While conflicts in the Middle East generated headline news this summer, three Scripps College students lived in Lebanon and either met with Palestinian refugees or interned at a conflict management think tank in Beirut.
The students are seniors Monica Dreitcer ’13, Bryn Morgan ’13, and Claire Wilson ’13. The three are also all majoring in Middle East and North Africa studies. In addition, Bryn is also pursuing a dual major in religious studies.
Monica, 21, studied at the American University of Beirut last spring and stayed in Lebanon to interview Palestinian refugees on family planning practices. She relied on a translator to communicate.
“I found a community that was caring, hospitable, and soon became where I was most comfortable. I was talking to women I had never met before, whose language I didn’t speak well, and whose futures were mostly much more limited than my own. But they welcomed me into their homes, gave me strong coffee, and answered my questions,” Monica says.
Bryn, 20, was a recipient of the Scripps Conflict Management Internship Grant, which supports experiences at organizations dedicated to peace and conflict resolution. The grant funded her internship at the Lebanese Center for Policy Studies, a Beirut-based think tank. She also conducted interviews as part of her senior thesis research on young adults’ personal relationship with their religion, in light of the role sectarianism plays in Beirut.

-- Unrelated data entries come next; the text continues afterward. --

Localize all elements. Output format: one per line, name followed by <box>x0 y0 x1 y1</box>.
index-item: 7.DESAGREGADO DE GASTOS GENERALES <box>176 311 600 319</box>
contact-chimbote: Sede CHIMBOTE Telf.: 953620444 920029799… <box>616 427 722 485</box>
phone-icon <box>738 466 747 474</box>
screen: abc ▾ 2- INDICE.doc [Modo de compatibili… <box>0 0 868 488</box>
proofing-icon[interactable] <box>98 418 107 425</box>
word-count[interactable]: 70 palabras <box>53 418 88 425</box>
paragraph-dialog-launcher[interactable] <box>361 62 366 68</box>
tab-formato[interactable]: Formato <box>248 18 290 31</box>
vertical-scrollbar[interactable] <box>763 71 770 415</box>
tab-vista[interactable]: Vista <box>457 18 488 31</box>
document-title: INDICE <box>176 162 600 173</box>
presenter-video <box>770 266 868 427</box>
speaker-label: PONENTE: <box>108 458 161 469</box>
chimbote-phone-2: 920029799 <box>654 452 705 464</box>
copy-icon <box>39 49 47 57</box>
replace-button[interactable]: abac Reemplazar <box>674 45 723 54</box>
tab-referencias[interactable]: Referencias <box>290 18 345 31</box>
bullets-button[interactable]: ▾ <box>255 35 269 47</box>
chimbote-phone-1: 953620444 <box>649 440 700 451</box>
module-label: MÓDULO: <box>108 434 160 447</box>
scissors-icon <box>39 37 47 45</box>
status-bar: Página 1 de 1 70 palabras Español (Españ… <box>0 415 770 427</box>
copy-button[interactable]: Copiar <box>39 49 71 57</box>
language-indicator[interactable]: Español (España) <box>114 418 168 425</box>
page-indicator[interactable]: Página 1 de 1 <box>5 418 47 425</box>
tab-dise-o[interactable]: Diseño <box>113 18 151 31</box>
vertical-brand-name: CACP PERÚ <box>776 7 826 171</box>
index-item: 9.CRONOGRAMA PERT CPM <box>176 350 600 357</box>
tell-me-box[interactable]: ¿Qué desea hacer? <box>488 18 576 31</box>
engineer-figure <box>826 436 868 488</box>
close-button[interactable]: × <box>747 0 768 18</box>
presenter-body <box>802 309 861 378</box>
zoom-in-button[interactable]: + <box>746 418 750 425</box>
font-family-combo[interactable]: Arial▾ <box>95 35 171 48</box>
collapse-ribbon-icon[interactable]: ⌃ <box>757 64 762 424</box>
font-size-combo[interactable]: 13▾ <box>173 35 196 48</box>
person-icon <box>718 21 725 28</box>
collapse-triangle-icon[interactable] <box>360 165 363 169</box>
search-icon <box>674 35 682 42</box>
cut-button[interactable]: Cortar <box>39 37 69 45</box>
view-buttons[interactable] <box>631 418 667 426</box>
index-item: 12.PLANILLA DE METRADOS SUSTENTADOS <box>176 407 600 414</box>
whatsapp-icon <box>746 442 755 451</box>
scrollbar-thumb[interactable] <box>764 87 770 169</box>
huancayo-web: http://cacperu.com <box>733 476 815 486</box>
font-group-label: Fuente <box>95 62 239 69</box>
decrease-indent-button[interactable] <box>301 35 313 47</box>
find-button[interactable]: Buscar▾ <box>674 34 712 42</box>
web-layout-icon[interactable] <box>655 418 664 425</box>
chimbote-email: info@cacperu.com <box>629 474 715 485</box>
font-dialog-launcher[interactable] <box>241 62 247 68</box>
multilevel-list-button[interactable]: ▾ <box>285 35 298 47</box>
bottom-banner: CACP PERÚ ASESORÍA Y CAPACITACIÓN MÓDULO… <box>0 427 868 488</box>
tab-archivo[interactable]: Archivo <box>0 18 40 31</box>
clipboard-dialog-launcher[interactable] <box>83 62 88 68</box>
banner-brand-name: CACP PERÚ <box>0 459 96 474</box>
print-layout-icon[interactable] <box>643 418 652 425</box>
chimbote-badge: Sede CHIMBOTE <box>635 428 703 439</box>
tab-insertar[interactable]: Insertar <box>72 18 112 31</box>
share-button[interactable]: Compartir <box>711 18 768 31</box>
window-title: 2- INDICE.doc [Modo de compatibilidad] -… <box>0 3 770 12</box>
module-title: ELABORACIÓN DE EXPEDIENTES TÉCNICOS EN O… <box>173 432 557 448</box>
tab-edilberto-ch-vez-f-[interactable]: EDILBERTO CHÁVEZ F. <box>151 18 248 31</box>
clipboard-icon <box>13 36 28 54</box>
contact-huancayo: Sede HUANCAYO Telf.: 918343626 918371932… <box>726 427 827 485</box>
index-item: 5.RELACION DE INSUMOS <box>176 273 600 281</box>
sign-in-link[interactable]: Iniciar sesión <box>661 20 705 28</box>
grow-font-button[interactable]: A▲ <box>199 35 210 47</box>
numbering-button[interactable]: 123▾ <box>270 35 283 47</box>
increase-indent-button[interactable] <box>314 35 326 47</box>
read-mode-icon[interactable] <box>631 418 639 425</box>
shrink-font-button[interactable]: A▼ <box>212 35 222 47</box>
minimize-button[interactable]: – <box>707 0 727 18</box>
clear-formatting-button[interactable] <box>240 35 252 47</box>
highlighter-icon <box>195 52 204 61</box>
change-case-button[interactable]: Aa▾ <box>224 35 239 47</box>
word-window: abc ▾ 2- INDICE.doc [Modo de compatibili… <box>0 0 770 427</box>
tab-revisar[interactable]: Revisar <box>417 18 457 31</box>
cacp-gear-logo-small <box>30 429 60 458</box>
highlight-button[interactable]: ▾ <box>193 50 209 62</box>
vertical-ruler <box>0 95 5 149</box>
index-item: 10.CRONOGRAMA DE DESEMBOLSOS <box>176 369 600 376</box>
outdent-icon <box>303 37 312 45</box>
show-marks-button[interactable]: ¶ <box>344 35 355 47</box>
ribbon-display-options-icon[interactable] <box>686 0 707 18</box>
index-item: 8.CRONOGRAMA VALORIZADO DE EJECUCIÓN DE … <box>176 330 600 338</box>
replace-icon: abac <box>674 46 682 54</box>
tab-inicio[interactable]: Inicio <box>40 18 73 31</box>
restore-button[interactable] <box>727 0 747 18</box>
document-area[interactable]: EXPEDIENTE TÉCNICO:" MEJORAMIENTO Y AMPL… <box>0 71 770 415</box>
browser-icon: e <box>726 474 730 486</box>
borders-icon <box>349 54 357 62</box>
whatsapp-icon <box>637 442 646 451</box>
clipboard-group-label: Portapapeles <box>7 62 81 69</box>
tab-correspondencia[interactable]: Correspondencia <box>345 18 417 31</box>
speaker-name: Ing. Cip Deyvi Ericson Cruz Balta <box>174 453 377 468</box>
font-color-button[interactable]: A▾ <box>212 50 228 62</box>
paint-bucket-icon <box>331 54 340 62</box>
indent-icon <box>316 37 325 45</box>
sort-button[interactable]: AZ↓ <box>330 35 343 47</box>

“I got to do research that fascinates me to no end and experience and learn more about an amazing city and region!” says Bryn, who studies Arabic and who has previously visited Morocco, Egypt and Jordan.
Claire, 21, was a volunteer program instructor at Shatila, a Palestinian refugee camp in Beirut. She began volunteering at the camp while at the American University of Beirut this spring. She stayed in Lebanon for the summer after she was awarded funding from Scripps College’s Davis Family Foundation Leadership Internship Grant.
“Palestinians in Lebanon face severe discrimination,” says Claire, who speaks Arabic. “Working in Shatila helped me better understand the challenges of Palestinian refugees.
“I had the opportunity to dramatically improve my Arabic language skills and I gained valuable knowledge of the process of humanitarian aid and development work,” says Claire, who has conducted field research in Jordan. “All of this insight has played a valuable role in deciding my career paths.”
Above: Monica Dreitcer ’13, Claire Wilson ’13, Bryn Morgan ’13, and Professor Lara Deeb in Lebanon this past summer.